Pull every line with "Politica" from the entries below.

Dataset extract Start Marker

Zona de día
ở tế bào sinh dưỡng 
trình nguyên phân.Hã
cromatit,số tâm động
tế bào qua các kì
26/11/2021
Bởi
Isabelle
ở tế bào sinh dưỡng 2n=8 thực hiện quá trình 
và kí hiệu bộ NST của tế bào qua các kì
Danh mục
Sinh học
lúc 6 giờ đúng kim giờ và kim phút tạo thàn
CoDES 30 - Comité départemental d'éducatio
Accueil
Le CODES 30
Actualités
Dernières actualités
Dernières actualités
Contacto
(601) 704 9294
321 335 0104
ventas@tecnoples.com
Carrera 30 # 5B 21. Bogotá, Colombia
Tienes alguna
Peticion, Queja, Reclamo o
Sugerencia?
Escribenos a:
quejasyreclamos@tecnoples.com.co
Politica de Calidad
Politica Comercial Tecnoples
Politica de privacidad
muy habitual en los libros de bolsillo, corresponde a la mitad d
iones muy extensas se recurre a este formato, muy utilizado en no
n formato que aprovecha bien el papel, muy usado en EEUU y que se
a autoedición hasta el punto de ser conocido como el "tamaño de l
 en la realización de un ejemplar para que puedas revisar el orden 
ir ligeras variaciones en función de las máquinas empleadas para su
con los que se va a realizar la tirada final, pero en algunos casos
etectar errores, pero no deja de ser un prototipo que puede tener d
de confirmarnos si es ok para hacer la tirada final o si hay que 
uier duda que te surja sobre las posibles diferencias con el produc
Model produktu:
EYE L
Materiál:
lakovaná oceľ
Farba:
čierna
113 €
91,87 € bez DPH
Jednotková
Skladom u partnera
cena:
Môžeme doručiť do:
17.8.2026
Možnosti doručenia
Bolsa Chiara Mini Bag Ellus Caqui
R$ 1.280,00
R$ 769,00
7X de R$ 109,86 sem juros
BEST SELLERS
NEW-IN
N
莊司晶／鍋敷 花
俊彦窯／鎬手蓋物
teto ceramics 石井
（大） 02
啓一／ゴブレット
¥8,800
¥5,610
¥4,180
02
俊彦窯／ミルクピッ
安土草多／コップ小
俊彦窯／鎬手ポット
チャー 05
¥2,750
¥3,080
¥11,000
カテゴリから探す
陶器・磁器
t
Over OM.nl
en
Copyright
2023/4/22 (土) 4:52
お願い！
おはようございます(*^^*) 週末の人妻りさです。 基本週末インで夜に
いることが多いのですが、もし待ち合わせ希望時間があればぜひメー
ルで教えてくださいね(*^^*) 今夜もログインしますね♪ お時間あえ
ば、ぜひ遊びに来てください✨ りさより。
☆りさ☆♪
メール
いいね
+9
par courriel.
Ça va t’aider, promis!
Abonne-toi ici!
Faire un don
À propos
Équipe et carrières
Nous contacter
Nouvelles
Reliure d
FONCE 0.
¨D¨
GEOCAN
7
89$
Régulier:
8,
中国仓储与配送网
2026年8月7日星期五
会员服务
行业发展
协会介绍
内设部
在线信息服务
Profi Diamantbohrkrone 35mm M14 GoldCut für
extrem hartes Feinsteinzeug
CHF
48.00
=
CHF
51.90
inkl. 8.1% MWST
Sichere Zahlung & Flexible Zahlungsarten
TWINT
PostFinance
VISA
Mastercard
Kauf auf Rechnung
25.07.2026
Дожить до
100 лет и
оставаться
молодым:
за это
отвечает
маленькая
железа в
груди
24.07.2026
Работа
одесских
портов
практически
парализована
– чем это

Dataset extract End Marker

• [Task solution]:
Politica de Calidad
Politica Comercial Tecnoples
Politica de privacidad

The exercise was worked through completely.